Dan Seals Writer: John Scott Sherrill
Chart Status: Not released as a single
How’s this for a scene-setter? “It seemed like overnight the town of Red River/Was suddenly full of strange men/Who wore suits in the summer and stood on the dirt roads/Trying to hold their maps in the wind.” The witness to this alien invasion is a fifth generation Wilson who watches as developers bulldoze the last 50 acres of his ancestral home place. Angry and defeated, he catches a bus and leaves the land that will never be home again. It’s heartbreaking to listen to. This song was in Seals’ 1988 album, Rage On. John Anderson and Doug Supernaw also cut it.
“Four Strong Winds”
Bobby Bare Writer: Ian Tyson
Chart Status: No 3 (1965)
Just as sure as the wind blows and the tides roll, this guy has got to move on. It’s in his blood. He’d like for his sweetheart to come with him. But if she won’t, he promises, “I’ll look for you if I’m ever back this way.” Isn’t that magnanimous of him?
“Heads Carolina, Tails California”
Jo Dee Messina Writers: Tim Nichols, Mark D. Sanders
Chart Status: No. 2 (1996)
This delightfully frothy confection sounds like a stoner’s concept of career planning. But, hey man, why not? The two lovers are stuck in a nowhere zone. So the solution is to split for “somewhere greener, somewhere warmer.” As impulsive as they are, they’re clearly going to need that quarter they’re prepared to flip to make their choice. Ah, the insane impulse of youth.
“I’m a Ramblin’ Man”
Waylon Jennings Writer: Ray Pennington
Chart Status: No. 1 (1974)
Mr. Hot Pants has a girl in every town he plays in. He can’t help it. But let’s be fair about it. He does issue this warning: “Once I mess with your mind/Your little heart won’t be the same.” No self-esteem problems here.
“I’m Moving On”
Hank Snow Writer: Hank Snow
Chart Status: No. 1 (1950)
Snow has had it up to here with the gal who’s been “flying too high for [his] little ol’ sky.” So he’s hopping aboard that “big eight-wheeler rolling down the track” and heading south.
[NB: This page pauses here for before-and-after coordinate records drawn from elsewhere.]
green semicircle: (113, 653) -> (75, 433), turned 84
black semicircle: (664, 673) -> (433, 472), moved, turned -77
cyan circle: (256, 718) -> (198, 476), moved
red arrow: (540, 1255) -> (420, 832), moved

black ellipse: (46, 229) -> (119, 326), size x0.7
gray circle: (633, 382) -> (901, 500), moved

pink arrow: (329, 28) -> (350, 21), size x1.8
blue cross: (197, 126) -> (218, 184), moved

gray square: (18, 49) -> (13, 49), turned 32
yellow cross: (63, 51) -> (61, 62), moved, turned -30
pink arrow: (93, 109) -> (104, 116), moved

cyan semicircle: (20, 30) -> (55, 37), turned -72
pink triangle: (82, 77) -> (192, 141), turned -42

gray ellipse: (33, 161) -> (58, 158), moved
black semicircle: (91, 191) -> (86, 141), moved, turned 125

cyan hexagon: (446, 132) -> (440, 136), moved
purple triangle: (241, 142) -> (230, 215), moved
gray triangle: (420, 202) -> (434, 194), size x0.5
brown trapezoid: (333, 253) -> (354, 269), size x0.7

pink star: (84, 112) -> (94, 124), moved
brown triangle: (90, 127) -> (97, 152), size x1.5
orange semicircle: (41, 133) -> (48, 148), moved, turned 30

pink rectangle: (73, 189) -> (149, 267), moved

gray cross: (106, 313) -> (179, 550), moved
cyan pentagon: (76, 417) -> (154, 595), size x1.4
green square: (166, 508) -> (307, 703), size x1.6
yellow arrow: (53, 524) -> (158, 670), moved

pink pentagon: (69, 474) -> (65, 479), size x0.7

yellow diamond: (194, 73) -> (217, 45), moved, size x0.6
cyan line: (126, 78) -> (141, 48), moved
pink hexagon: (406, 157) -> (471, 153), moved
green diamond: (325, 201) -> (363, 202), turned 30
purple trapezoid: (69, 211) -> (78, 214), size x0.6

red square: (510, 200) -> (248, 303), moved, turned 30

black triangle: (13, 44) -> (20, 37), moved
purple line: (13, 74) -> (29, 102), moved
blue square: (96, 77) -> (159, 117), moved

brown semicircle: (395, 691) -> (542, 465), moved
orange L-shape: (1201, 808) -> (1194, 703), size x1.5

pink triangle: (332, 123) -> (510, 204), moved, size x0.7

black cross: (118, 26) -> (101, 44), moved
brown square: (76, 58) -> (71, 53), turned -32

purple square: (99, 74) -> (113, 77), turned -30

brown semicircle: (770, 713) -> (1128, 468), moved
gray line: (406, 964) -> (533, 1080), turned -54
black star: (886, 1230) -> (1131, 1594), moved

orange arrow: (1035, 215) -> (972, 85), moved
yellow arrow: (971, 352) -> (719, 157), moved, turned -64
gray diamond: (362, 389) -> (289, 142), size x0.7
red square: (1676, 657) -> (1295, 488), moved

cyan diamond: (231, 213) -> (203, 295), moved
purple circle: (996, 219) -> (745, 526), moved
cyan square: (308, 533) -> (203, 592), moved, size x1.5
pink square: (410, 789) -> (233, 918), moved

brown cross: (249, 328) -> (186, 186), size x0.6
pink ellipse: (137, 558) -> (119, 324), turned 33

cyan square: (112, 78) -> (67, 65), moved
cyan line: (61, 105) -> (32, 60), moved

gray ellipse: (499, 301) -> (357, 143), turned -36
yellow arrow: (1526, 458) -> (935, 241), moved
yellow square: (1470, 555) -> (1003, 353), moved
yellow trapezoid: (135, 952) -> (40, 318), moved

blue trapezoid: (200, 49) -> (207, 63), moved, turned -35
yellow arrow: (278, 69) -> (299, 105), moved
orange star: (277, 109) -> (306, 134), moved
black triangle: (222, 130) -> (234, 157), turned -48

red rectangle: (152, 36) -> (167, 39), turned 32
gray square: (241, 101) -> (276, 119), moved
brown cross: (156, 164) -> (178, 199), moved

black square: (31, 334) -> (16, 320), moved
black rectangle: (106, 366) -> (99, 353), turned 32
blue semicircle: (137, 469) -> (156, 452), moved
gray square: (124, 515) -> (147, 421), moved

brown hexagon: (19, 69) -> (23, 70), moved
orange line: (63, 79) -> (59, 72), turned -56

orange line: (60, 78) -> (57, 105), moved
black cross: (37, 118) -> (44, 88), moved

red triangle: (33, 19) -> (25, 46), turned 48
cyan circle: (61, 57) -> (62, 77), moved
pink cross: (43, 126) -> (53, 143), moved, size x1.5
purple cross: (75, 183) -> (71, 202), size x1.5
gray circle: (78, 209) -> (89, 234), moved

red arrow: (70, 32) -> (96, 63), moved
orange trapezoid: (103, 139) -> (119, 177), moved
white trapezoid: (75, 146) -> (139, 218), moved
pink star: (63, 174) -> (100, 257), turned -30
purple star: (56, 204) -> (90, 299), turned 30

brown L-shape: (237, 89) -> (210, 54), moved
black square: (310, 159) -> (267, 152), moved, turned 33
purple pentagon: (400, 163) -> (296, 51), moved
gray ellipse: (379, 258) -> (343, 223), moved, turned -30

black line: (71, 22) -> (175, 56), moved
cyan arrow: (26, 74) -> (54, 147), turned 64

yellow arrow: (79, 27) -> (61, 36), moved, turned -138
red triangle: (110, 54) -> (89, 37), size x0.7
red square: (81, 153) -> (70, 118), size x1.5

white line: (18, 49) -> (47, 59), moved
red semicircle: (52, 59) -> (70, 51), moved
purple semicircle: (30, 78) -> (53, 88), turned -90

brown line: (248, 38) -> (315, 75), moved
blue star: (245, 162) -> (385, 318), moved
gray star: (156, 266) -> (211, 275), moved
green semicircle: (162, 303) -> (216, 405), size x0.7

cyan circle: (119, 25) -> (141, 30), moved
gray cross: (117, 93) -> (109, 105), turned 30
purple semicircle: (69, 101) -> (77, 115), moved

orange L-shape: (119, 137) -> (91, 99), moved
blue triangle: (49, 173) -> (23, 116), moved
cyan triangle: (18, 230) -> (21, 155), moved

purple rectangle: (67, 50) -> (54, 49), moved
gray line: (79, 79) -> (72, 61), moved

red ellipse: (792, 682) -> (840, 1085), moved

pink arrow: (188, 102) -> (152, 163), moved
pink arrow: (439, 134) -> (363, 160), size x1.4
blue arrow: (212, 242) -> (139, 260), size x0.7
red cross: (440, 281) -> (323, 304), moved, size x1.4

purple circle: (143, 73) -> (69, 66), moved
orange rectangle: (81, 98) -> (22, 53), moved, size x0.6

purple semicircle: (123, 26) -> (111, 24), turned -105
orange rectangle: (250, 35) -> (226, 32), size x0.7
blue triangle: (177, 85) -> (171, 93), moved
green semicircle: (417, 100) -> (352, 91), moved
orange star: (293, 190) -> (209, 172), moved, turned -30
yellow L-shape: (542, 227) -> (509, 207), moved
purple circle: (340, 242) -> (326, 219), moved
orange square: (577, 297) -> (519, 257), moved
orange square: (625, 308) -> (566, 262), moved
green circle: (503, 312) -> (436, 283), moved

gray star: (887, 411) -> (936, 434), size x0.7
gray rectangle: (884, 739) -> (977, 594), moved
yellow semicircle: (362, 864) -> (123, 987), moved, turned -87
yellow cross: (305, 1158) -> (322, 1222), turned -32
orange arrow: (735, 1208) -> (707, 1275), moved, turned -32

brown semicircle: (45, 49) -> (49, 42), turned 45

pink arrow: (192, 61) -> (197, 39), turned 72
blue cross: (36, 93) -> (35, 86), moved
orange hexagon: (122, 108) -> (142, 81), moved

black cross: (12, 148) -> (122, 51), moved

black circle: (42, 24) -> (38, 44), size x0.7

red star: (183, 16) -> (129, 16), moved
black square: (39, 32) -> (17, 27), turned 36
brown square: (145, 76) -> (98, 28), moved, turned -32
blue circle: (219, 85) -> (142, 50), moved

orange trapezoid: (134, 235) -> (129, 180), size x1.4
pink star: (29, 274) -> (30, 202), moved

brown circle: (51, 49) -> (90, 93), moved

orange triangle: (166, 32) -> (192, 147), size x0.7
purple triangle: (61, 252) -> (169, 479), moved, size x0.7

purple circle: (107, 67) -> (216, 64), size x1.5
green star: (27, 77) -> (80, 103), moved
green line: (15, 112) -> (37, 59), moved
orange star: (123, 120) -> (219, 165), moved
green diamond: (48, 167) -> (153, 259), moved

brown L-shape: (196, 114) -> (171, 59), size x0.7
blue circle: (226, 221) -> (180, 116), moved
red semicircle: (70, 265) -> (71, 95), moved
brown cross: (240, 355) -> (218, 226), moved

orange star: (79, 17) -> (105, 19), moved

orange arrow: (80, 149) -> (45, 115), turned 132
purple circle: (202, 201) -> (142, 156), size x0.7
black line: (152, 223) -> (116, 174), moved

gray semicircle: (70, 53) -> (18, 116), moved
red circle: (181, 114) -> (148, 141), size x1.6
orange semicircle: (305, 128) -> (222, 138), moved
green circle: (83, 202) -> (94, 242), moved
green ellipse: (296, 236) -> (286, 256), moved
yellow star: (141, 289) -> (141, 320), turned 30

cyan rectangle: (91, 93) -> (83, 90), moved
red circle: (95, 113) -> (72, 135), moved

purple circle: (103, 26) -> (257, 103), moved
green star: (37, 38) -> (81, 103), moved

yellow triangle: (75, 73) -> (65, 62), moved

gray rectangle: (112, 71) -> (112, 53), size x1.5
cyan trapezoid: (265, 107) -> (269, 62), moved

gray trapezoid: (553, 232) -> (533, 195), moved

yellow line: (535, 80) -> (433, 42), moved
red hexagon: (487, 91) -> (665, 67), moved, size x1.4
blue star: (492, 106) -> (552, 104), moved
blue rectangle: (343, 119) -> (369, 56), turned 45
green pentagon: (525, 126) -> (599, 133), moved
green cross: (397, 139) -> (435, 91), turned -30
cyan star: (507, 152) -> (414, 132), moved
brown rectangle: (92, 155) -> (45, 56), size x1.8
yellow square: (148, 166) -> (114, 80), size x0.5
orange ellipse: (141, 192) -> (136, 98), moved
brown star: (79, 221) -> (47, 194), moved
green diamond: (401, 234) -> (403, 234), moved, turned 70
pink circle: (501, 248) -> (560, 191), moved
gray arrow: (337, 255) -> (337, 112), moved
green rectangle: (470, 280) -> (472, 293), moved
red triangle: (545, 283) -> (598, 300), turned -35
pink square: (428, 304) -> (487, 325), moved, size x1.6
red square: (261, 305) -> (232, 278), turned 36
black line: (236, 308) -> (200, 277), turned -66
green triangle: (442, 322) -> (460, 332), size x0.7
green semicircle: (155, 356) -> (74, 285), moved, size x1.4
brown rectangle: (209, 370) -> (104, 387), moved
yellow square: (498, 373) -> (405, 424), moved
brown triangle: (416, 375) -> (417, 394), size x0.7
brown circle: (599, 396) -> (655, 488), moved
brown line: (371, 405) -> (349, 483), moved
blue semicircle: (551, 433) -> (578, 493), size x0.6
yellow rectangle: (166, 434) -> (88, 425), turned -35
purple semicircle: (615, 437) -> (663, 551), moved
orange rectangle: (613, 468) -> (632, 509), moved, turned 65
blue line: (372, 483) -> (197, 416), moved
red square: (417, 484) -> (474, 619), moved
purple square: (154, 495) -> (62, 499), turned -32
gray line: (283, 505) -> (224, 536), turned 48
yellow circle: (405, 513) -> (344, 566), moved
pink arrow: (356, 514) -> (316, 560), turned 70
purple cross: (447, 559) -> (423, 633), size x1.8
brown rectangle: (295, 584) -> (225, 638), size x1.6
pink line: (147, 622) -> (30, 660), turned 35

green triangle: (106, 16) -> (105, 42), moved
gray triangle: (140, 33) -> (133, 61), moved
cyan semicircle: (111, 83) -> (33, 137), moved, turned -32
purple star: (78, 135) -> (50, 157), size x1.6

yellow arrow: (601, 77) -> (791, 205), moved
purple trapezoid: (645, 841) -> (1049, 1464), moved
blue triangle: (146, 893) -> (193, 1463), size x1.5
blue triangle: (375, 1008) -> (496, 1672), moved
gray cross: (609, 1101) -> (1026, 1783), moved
You can hear the clickety-clack of the train wheels as he leaves her in the dust. That’ll teach her.
“I’m Movin’ On”
Rascal Flatts Writers: Phillip White, D. Vincent Williams
Chart Status: No. 4 (2002)
A much deeper and more beautifully crafted lyric than Snow’s song of the same title, this is a thinking man’s exit speech. No anger. No blame. No running from the law. Just an acute awareness that here is not the right place to nourish one’s soul and that somewhere new is bound to be better.
“Texas in My Rear View Mirror”
Mac Davis Writer: Mac Davis
Chart Status: No. 9 (1980)
The crafty Davis has it both ways in this autobiographical chronicle about a wandering minstrel. First, he lines out the reasons for leaving Lubbock and then the reasons for returning and staying. So he’s got you coming and going.
“Time to Bum Again”
Writer: Harlan Howard Chart Status: No. 17 (1966)
Written and recorded during the folk boom, this song touches on all the reasons for leaving that the folk genre afforded: a nagging woman, a stultifying home, a buddy out there on the road who understands you and the possibility of coming back after you’ve seen the rest of the world. Other than its memorable melody, the element that lifts “Time to Bum Again” above others like it is Jennings’ brooding delivery.
“What if We Went to Italy”
Mary Chapin Carpenter Writer: Mary Chapin Carpenter
Chart Status: Not released as a single
The glory of Carpenter is that she conquered country music in the early 1990s — winning two CMA female vocalist awards — without giving an inch artistically to the format’s provincialism. Who else would have the background and audacity to write a getting-away song on a country album that starts with, “What if we went to Italy/A suitcase of books and one bag apiece for the summer?” For the Brown-educated, Washington, D.C.-groomed Carpenter, these allusions and thoughts were as natural as Brad Paisley or Luke Bryan singing about fishing and pickup trucks. “What if We Went to Italy,” from Carpenter’s 1996 album A Place in the World, is a lovely exercise in daydreaming big.